# Fresh air intake damper - Open or Closed?



## dtran (Jun 7, 2008)

I have a fresh air intake system installed on my HVAC with a manual damper. Should I open or close this in the winter/summer, or should I just leave it partially opened at all times? What would be best?

TIA


----------



## beenthere (Oct 11, 2008)

Depends a but on what size it is.

Most times, they are grossly over sized.

You can probably turn the damper to 50% closed, and it will still bring in enough fresh air.


----------



## dtran (Jun 7, 2008)

The diameter of the duct, or the length? (sorry I don't know much about this).

Also, does it matter on the weather outside? I live in Canada where the winters are very cold and the summers are very hot and humid.

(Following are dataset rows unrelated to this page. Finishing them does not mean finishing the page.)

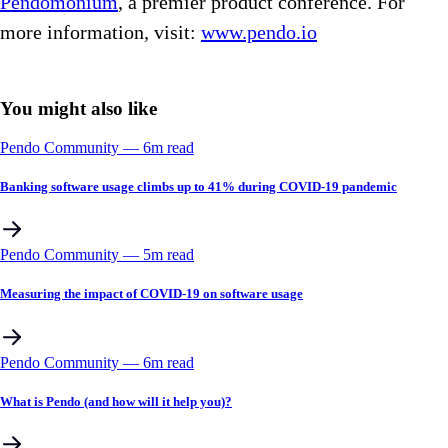
Pendomonium
, a premier product conference. For
more information, visit:
www.pendo.io
You might also like
Pendo Community
––
6
m read
Banking software usage climbs up to 41% during COVID-19 pandemic
Pendo Community
––
5
m read
Measuring the impact of COVID-19 on software usage
Pendo Community
––
6
m read
What is Pendo (and how will it help you)?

edit: One more thing, does this affect the humidity or moisture level in the house at all? Like if opened in the winter, would it dry out your house more compared to if it was closed, and in the humid summer, if it's closed, would your house be dryer than if it were open?

And btw, the intake duct has an insulated tubing around it that says 6" on it. The length of it is probably about 11' - 12' from the side of the house to the return duct.


----------



## yuri (Nov 29, 2008)

I would recommend you have a damper on it and close it 1/2 way. It will drop the humidity in the winter which in some houses is necessary. If your house is very airtight it is good to get some fresh air in to breath. In the summer if you are in BC or southern ontario (very humid) you may want to close it to make the A/C work better. Not a huge problem in Wpg as it is usually around 50%RH.


----------



## dtran (Jun 7, 2008)

Thanks.

So, just to clarify, 1/2 open all season long?


----------



## yuri (Nov 29, 2008)

Yes. Check the hood for it outside for spider webs/debris a couple times a year.


----------



## beenthere (Oct 11, 2008)

Yea, ½ open/closed for both seasons.

In the winter the excess fresh air is decreasing your indoor humidity.

And in the summer it is increasing the humidity.


----------



## rossl56 (Nov 24, 2008)

Is the fresh air intake you are discussing taking air from outside the home, or is the air intake in the basement?


----------